===== Material provided =====

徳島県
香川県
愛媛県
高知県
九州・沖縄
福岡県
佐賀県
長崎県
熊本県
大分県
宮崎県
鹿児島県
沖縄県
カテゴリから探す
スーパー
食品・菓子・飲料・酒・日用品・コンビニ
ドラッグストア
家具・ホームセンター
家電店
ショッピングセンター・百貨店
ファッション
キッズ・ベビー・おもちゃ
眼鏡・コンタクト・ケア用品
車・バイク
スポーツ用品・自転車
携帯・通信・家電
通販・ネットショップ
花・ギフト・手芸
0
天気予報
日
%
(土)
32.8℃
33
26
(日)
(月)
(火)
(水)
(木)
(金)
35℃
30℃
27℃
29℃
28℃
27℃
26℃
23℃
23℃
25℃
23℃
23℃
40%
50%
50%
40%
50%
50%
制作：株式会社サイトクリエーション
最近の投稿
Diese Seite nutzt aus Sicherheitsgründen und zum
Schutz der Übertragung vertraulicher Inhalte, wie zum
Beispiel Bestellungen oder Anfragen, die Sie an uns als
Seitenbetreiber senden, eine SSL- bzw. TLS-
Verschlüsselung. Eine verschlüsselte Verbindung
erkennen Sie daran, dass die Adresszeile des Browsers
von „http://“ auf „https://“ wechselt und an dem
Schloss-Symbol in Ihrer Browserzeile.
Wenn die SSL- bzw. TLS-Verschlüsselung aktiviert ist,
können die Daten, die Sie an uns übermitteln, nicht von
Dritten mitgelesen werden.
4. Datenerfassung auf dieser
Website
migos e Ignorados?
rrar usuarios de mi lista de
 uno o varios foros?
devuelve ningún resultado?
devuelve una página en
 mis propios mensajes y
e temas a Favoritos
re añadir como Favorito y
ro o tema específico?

=====
===== Material provided =====

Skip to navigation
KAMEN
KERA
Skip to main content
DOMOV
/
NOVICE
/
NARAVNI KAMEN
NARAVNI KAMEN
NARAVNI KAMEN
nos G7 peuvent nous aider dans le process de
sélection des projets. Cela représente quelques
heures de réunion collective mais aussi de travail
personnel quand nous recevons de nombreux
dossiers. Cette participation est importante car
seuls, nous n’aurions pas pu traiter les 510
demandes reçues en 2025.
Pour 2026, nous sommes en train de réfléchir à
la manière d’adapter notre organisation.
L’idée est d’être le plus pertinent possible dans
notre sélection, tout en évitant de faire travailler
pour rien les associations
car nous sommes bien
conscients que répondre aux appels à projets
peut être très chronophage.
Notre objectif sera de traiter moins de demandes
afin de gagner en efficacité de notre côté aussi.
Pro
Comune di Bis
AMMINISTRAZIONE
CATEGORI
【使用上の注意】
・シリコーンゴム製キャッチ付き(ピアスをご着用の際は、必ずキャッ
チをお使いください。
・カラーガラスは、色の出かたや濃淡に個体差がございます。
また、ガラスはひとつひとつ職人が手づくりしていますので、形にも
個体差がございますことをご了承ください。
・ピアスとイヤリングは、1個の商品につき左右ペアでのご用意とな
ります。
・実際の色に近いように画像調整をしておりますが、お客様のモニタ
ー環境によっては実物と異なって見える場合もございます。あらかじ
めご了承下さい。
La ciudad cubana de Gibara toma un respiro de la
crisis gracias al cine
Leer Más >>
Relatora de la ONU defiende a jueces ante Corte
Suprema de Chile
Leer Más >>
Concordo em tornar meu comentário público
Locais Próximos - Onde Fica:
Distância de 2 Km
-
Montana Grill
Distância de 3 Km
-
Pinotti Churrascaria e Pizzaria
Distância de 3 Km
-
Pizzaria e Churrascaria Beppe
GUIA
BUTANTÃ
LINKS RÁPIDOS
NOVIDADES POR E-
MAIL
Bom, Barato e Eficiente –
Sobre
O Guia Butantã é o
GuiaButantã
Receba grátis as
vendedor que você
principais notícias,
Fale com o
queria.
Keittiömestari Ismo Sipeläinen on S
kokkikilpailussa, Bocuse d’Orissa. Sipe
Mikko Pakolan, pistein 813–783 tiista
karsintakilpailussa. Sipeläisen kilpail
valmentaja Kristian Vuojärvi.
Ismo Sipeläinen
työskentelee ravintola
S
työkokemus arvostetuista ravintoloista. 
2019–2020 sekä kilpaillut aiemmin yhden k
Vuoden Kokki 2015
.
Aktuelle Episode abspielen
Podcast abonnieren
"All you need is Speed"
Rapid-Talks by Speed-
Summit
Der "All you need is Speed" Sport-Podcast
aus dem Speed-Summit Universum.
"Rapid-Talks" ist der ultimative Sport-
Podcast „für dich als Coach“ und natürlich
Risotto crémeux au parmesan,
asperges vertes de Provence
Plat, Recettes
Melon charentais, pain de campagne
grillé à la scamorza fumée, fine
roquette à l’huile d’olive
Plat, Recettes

=====
===== Material provided =====

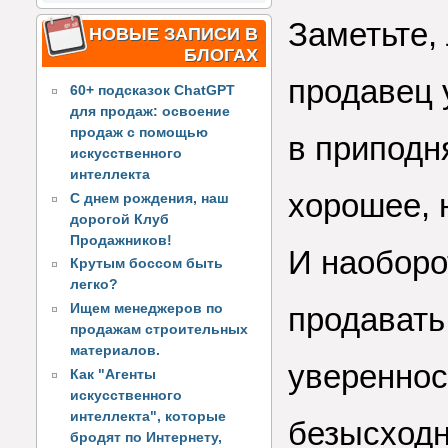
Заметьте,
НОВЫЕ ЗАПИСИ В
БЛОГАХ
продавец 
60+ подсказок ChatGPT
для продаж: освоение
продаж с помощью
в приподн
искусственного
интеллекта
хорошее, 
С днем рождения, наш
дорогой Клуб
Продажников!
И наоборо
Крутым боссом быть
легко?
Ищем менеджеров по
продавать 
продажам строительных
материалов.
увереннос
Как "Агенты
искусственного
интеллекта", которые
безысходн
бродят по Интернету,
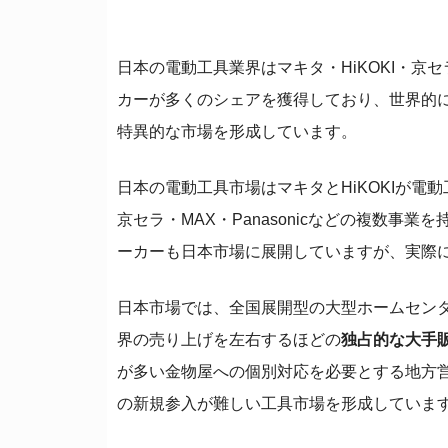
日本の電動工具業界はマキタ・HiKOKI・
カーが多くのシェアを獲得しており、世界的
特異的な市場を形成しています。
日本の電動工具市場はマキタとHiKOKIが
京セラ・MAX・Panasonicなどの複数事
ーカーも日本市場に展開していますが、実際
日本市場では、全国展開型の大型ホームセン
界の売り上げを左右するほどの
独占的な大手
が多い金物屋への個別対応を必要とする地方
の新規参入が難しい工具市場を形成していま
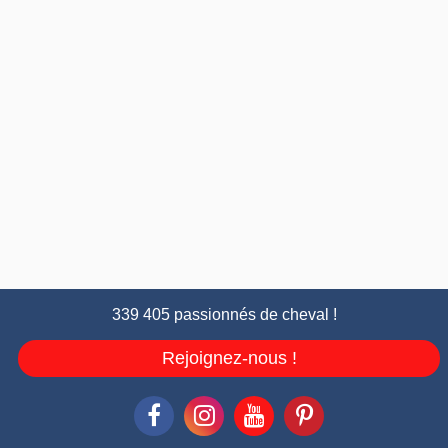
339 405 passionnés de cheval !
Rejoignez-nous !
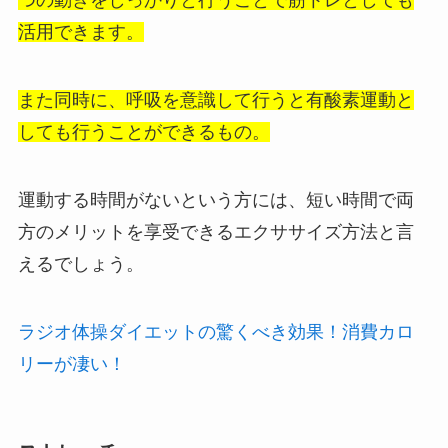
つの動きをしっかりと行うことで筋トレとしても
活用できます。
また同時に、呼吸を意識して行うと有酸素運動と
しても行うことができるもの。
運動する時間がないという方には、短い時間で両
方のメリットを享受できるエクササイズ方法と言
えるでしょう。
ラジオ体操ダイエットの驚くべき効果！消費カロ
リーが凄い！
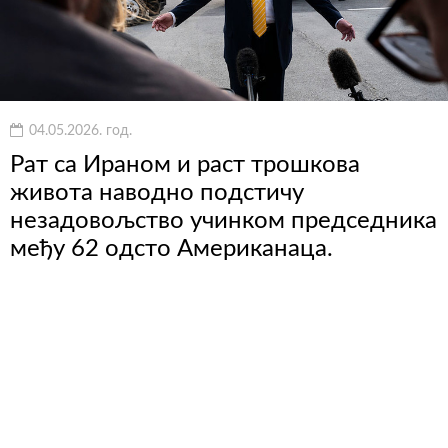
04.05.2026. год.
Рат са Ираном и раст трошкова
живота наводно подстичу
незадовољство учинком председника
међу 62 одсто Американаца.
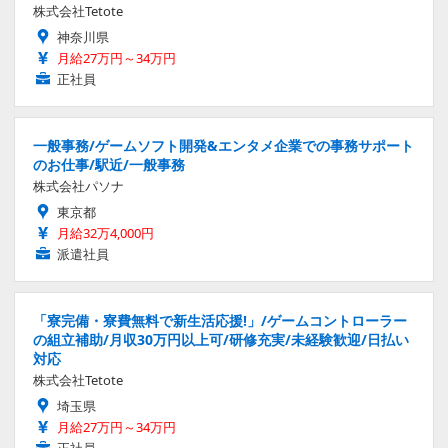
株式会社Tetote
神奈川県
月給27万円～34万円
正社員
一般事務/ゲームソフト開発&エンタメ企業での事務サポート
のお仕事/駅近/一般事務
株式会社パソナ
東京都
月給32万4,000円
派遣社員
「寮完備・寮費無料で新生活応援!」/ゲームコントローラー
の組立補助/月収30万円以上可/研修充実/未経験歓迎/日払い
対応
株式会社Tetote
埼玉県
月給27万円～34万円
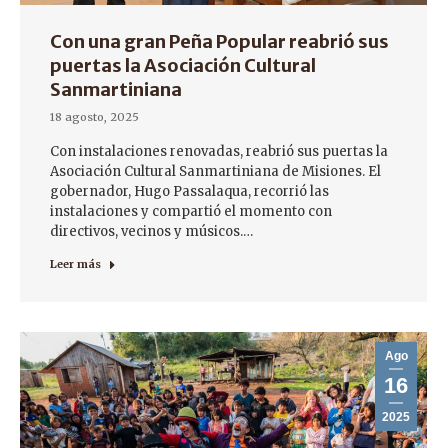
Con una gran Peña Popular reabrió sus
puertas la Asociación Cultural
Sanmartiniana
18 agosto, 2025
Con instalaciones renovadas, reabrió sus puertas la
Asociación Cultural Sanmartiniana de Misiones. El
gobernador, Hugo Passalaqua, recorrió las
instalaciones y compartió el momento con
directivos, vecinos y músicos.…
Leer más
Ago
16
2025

=====

## Action item
Across the whole listing, how many lines contain the string "Podcast"? Give the number and no more.

## Response below
3